Prompt:
Give back exactly the lines from the one holding "airport. The vintage" to the bottom of the material, both included, and nothing more. No pictures.

Supplied material:
********
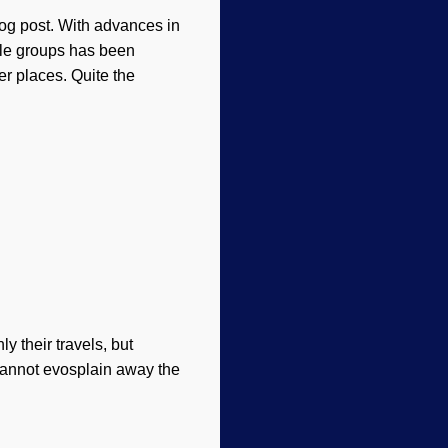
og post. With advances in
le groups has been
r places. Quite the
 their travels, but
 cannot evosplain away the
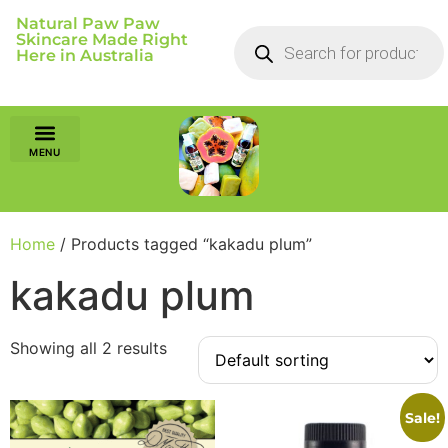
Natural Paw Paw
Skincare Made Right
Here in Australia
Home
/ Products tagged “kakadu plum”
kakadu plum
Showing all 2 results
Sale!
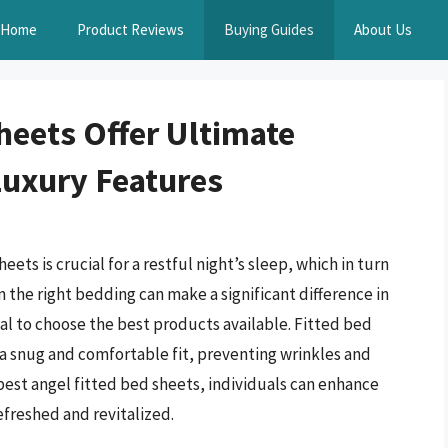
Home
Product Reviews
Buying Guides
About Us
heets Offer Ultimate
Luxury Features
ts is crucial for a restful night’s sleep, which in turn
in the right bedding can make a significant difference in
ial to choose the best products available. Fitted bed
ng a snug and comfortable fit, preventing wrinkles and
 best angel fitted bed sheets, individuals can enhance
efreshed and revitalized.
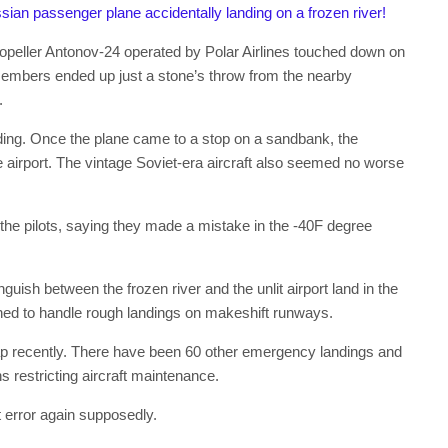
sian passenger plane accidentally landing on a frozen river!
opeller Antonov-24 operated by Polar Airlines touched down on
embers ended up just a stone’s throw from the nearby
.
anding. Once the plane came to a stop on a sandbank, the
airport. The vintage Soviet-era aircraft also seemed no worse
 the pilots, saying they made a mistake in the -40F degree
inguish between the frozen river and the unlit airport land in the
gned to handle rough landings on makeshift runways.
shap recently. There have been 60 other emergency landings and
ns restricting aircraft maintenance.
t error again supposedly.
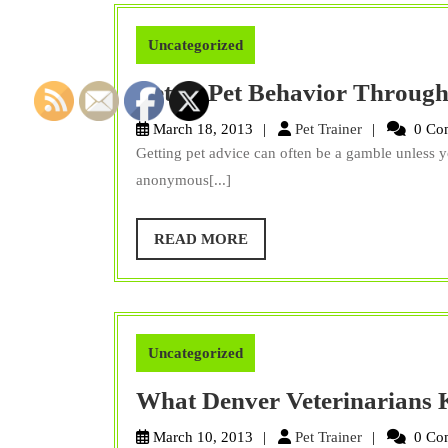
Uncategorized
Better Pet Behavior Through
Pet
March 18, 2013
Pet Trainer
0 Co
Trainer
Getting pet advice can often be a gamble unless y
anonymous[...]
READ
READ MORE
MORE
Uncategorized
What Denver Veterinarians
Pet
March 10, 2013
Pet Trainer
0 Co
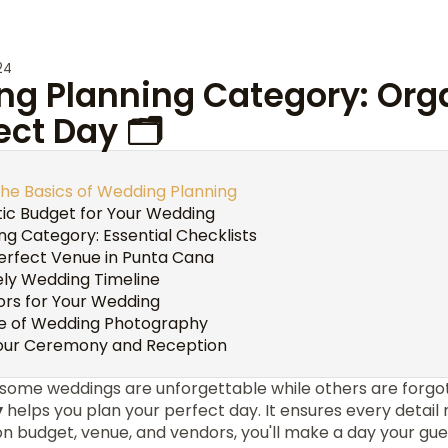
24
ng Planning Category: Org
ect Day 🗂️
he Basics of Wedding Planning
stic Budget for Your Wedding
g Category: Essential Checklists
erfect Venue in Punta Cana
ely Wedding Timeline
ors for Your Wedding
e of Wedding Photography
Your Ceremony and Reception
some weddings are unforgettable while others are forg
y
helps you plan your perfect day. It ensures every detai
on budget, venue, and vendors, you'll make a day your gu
********
Answer to the problem:
airport. The vintage Soviet-era aircraft also seemed no worse
 the pilots, saying they made a mistake in the -40F degree
inguish between the frozen river and the unlit airport land in the
gned to handle rough landings on makeshift runways.
shap recently. There have been 60 other emergency landings and
ns restricting aircraft maintenance.
t error again supposedly.
Uncategorized
Better Pet Behavior Through
Pet
March 18, 2013
Pet Trainer
0 Co
Trainer
Getting pet advice can often be a gamble unless y
anonymous[...]
READ
READ MORE
MORE
Uncategorized
What Denver Veterinarians
Pet
March 10, 2013
Pet Trainer
0 Co
24
ng Planning Category: Org
ect Day 🗂️
he Basics of Wedding Planning
stic Budget for Your Wedding
g Category: Essential Checklists
erfect Venue in Punta Cana
ely Wedding Timeline
ors for Your Wedding
e of Wedding Photography
Your Ceremony and Reception
some weddings are unforgettable while others are forg
y
helps you plan your perfect day. It ensures every detai
on budget, venue, and vendors, you'll make a day your gu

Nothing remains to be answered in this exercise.